While many policymakers are concerned about growing data center resource demands, consumption will likely level off or even decline over the next ten to fifteen years because of a number of factors, including more efficient water and electricity usage. For example, at the silicon level, the integration of next-generation optical computing and neuromorphic chips will likely reduce the electrical power required per computation compared to traditional copper-based processors. This can result in an “order of magnitude” less energy being consumed.

Simultaneously, data centers are moving away from evaporative water cooling in favor of closed-loop liquid cooling, direct-to-chip microfluidics, and ambient air systems. By sealing water inside a continuous, recirculating loop or utilizing non-potable dielectric fluids, facilities can drop their operational water consumption significantly while handling the extreme heat rejection required by high-density artificial intelligence clusters.
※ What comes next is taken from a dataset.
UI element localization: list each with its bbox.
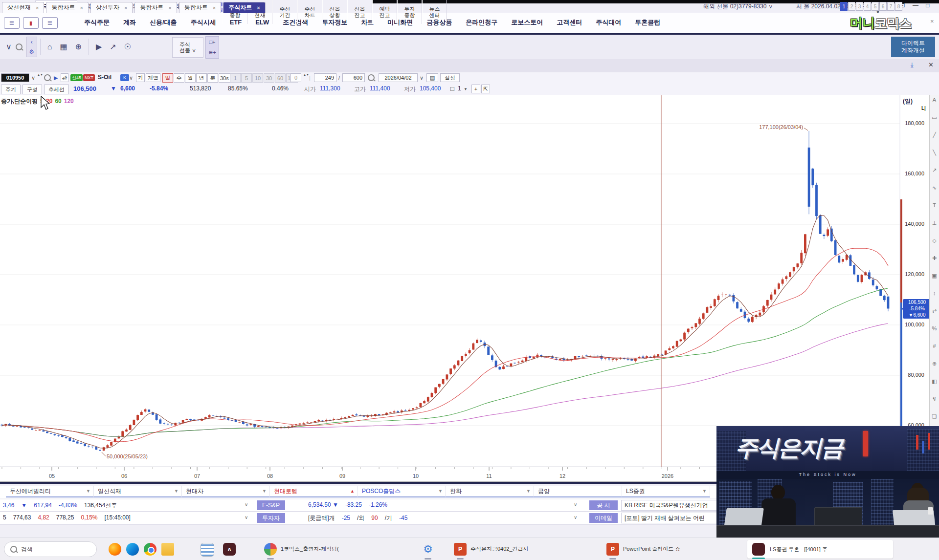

States and localities that embrace data center projects benefit from increased economic activity and, very often, surging tax revenue. According to a recent analysis by the National Conference of State Legislatures, “In Loudoun County, the center of Virginia’s so-called data center alley, data centers now pay enough in property taxes to fund the county’s entire general operations budget. A comprehensive 2024 data center study in Virginia found that data centers could bring significant benefits to localities in economically distressed areas of the state from increases in local tax revenue.”

Beyond direct taxes, developers frequently inject millions of dollars into communities upfront by completely financing major public utility upgrades, including rebuilding aging municipal water and sewer lines, upgrading local electrical grids, and expanding fiber-optic networks at no or very low cost to taxpayers.